_ACTION ITEM:_ Down to the last line, repeat the records exactly.

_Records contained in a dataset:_
....
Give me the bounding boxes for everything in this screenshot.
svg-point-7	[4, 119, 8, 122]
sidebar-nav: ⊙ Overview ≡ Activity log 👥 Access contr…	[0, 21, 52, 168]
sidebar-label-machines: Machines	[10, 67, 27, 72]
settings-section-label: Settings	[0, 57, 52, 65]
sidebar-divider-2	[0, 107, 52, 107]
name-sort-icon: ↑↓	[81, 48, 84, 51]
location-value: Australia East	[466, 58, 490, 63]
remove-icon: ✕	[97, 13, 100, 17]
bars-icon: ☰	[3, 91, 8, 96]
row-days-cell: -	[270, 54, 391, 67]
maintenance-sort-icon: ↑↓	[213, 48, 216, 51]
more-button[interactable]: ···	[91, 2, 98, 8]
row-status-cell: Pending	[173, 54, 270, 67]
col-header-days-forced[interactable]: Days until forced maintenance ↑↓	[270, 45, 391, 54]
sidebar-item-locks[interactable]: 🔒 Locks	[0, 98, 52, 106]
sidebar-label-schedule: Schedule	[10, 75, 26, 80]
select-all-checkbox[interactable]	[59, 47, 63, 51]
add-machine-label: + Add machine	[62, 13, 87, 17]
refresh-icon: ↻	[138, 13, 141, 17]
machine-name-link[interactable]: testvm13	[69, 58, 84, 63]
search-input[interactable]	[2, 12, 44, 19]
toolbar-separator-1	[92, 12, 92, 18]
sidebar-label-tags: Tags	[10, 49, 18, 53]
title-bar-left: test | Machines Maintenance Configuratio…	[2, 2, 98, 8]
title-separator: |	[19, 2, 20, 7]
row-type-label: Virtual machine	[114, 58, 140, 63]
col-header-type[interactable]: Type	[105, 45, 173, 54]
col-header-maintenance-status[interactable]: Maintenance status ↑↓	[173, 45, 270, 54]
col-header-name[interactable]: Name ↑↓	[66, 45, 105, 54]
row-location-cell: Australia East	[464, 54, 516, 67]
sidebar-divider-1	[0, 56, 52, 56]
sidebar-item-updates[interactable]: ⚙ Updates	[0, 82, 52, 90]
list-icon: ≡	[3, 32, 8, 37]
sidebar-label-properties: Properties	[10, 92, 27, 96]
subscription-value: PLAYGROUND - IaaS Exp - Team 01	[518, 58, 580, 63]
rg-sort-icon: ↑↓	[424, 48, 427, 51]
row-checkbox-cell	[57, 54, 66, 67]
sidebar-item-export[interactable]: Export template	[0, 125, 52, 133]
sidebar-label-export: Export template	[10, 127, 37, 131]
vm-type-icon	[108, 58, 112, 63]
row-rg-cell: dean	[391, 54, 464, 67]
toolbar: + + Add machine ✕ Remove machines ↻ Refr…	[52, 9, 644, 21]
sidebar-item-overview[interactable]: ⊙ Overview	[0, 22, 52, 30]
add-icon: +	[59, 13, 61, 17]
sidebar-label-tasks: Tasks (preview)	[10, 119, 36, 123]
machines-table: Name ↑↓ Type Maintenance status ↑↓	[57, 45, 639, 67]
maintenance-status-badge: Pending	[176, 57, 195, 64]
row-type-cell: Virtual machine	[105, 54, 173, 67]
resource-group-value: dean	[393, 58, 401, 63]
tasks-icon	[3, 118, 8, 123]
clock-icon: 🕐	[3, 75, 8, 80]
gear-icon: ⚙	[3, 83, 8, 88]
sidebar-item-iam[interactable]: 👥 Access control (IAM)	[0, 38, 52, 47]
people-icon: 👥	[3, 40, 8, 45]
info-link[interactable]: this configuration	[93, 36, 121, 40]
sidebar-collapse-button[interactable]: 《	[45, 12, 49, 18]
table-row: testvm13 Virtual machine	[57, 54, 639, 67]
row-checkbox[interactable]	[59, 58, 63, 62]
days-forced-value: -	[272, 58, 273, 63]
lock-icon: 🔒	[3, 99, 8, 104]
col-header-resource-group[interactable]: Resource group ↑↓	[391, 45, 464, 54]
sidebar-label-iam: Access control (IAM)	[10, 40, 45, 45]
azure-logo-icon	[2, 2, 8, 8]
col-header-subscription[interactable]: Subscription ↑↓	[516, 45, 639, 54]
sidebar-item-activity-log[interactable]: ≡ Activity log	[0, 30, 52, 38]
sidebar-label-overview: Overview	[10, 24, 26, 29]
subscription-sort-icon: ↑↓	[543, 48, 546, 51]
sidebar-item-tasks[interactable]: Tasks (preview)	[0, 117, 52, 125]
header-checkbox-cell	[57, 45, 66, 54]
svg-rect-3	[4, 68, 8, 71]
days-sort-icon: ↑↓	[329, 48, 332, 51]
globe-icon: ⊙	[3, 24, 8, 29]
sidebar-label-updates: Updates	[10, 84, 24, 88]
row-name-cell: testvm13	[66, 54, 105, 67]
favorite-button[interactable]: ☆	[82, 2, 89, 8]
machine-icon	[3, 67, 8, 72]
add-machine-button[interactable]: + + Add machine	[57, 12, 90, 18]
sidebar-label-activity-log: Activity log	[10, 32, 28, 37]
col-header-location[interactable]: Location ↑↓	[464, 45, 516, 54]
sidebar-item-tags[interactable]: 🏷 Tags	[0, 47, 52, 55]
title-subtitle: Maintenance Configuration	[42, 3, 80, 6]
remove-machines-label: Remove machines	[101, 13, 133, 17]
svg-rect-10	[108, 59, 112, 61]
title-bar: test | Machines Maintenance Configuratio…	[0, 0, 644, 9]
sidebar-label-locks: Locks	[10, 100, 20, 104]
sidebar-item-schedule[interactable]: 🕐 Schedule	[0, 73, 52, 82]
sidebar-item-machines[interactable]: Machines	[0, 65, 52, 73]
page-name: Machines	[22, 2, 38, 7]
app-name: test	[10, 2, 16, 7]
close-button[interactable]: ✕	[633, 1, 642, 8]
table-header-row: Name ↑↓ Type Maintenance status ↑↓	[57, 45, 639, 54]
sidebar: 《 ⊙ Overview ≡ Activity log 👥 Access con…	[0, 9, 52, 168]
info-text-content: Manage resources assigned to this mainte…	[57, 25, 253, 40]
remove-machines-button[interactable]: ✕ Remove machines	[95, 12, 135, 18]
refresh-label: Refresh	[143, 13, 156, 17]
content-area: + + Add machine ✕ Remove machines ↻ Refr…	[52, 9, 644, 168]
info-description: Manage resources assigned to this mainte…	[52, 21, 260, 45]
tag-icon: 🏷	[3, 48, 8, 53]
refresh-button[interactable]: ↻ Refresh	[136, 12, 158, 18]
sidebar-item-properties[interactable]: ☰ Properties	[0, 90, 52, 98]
....
_REPLY TO THE TASK:_
Give me the bounding boxes for everything in this screenshot.
svg-point-7	[4, 119, 8, 122]
sidebar-nav: ⊙ Overview ≡ Activity log 👥 Access contr…	[0, 21, 52, 168]
sidebar-label-machines: Machines	[10, 67, 27, 72]
settings-section-label: Settings	[0, 57, 52, 65]
sidebar-divider-2	[0, 107, 52, 107]
name-sort-icon: ↑↓	[81, 48, 84, 51]
location-value: Australia East	[466, 58, 490, 63]
remove-icon: ✕	[97, 13, 100, 17]
bars-icon: ☰	[3, 91, 8, 96]
row-days-cell: -	[270, 54, 391, 67]
maintenance-sort-icon: ↑↓	[213, 48, 216, 51]
more-button[interactable]: ···	[91, 2, 98, 8]
row-status-cell: Pending	[173, 54, 270, 67]
col-header-days-forced[interactable]: Days until forced maintenance ↑↓	[270, 45, 391, 54]
sidebar-item-locks[interactable]: 🔒 Locks	[0, 98, 52, 106]
sidebar-label-schedule: Schedule	[10, 75, 26, 80]
select-all-checkbox[interactable]	[59, 47, 63, 51]
add-machine-label: + Add machine	[62, 13, 87, 17]
refresh-icon: ↻	[138, 13, 141, 17]
machine-name-link[interactable]: testvm13	[69, 58, 84, 63]
search-input[interactable]	[2, 12, 44, 19]
toolbar-separator-1	[92, 12, 92, 18]
sidebar-label-tags: Tags	[10, 49, 18, 53]
title-bar-left: test | Machines Maintenance Configuratio…	[2, 2, 98, 8]
title-separator: |	[19, 2, 20, 7]
row-type-label: Virtual machine	[114, 58, 140, 63]
col-header-type[interactable]: Type	[105, 45, 173, 54]
col-header-maintenance-status[interactable]: Maintenance status ↑↓	[173, 45, 270, 54]
col-header-name[interactable]: Name ↑↓	[66, 45, 105, 54]
row-location-cell: Australia East	[464, 54, 516, 67]
sidebar-divider-1	[0, 56, 52, 56]
sidebar-item-updates[interactable]: ⚙ Updates	[0, 82, 52, 90]
list-icon: ≡	[3, 32, 8, 37]
sidebar-label-properties: Properties	[10, 92, 27, 96]
subscription-value: PLAYGROUND - IaaS Exp - Team 01	[518, 58, 580, 63]
rg-sort-icon: ↑↓	[424, 48, 427, 51]
row-checkbox-cell	[57, 54, 66, 67]
sidebar-item-export[interactable]: Export template	[0, 125, 52, 133]
sidebar-label-export: Export template	[10, 127, 37, 131]
vm-type-icon	[108, 58, 112, 63]
row-rg-cell: dean	[391, 54, 464, 67]
toolbar: + + Add machine ✕ Remove machines ↻ Refr…	[52, 9, 644, 21]
sidebar-item-overview[interactable]: ⊙ Overview	[0, 22, 52, 30]
add-icon: +	[59, 13, 61, 17]
sidebar-label-tasks: Tasks (preview)	[10, 119, 36, 123]
machines-table: Name ↑↓ Type Maintenance status ↑↓	[57, 45, 639, 67]
maintenance-status-badge: Pending	[176, 57, 195, 64]
row-type-cell: Virtual machine	[105, 54, 173, 67]
resource-group-value: dean	[393, 58, 401, 63]
tasks-icon	[3, 118, 8, 123]
clock-icon: 🕐	[3, 75, 8, 80]
gear-icon: ⚙	[3, 83, 8, 88]
sidebar-item-iam[interactable]: 👥 Access control (IAM)	[0, 38, 52, 47]
people-icon: 👥	[3, 40, 8, 45]
info-link[interactable]: this configuration	[93, 36, 121, 40]
sidebar-collapse-button[interactable]: 《	[45, 12, 49, 18]
table-row: testvm13 Virtual machine	[57, 54, 639, 67]
row-checkbox[interactable]	[59, 58, 63, 62]
days-forced-value: -	[272, 58, 273, 63]
lock-icon: 🔒	[3, 99, 8, 104]
col-header-resource-group[interactable]: Resource group ↑↓	[391, 45, 464, 54]
sidebar-label-iam: Access control (IAM)	[10, 40, 45, 45]
azure-logo-icon	[2, 2, 8, 8]
col-header-subscription[interactable]: Subscription ↑↓	[516, 45, 639, 54]
sidebar-item-activity-log[interactable]: ≡ Activity log	[0, 30, 52, 38]
sidebar-label-overview: Overview	[10, 24, 26, 29]
subscription-sort-icon: ↑↓	[543, 48, 546, 51]
sidebar-item-tasks[interactable]: Tasks (preview)	[0, 117, 52, 125]
header-checkbox-cell	[57, 45, 66, 54]
svg-rect-3	[4, 68, 8, 71]
days-sort-icon: ↑↓	[329, 48, 332, 51]
globe-icon: ⊙	[3, 24, 8, 29]
sidebar-label-updates: Updates	[10, 84, 24, 88]
row-name-cell: testvm13	[66, 54, 105, 67]
favorite-button[interactable]: ☆	[82, 2, 89, 8]
machine-icon	[3, 67, 8, 72]
add-machine-button[interactable]: + + Add machine	[57, 12, 90, 18]
sidebar-label-activity-log: Activity log	[10, 32, 28, 37]
col-header-location[interactable]: Location ↑↓	[464, 45, 516, 54]
sidebar-item-tags[interactable]: 🏷 Tags	[0, 47, 52, 55]
title-subtitle: Maintenance Configuration	[42, 3, 80, 6]
remove-machines-label: Remove machines	[101, 13, 133, 17]
svg-rect-10	[108, 59, 112, 61]
title-bar: test | Machines Maintenance Configuratio…	[0, 0, 644, 9]
sidebar-label-locks: Locks	[10, 100, 20, 104]
sidebar-item-schedule[interactable]: 🕐 Schedule	[0, 73, 52, 82]
sidebar-item-machines[interactable]: Machines	[0, 65, 52, 73]
page-name: Machines	[22, 2, 38, 7]
app-name: test	[10, 2, 16, 7]
close-button[interactable]: ✕	[633, 1, 642, 8]
table-header-row: Name ↑↓ Type Maintenance status ↑↓	[57, 45, 639, 54]
sidebar: 《 ⊙ Overview ≡ Activity log 👥 Access con…	[0, 9, 52, 168]
info-text-content: Manage resources assigned to this mainte…	[57, 25, 253, 40]
remove-machines-button[interactable]: ✕ Remove machines	[95, 12, 135, 18]
refresh-label: Refresh	[143, 13, 156, 17]
content-area: + + Add machine ✕ Remove machines ↻ Refr…	[52, 9, 644, 168]
info-description: Manage resources assigned to this mainte…	[52, 21, 260, 45]
tag-icon: 🏷	[3, 48, 8, 53]
refresh-button[interactable]: ↻ Refresh	[136, 12, 158, 18]
sidebar-item-properties[interactable]: ☰ Properties	[0, 90, 52, 98]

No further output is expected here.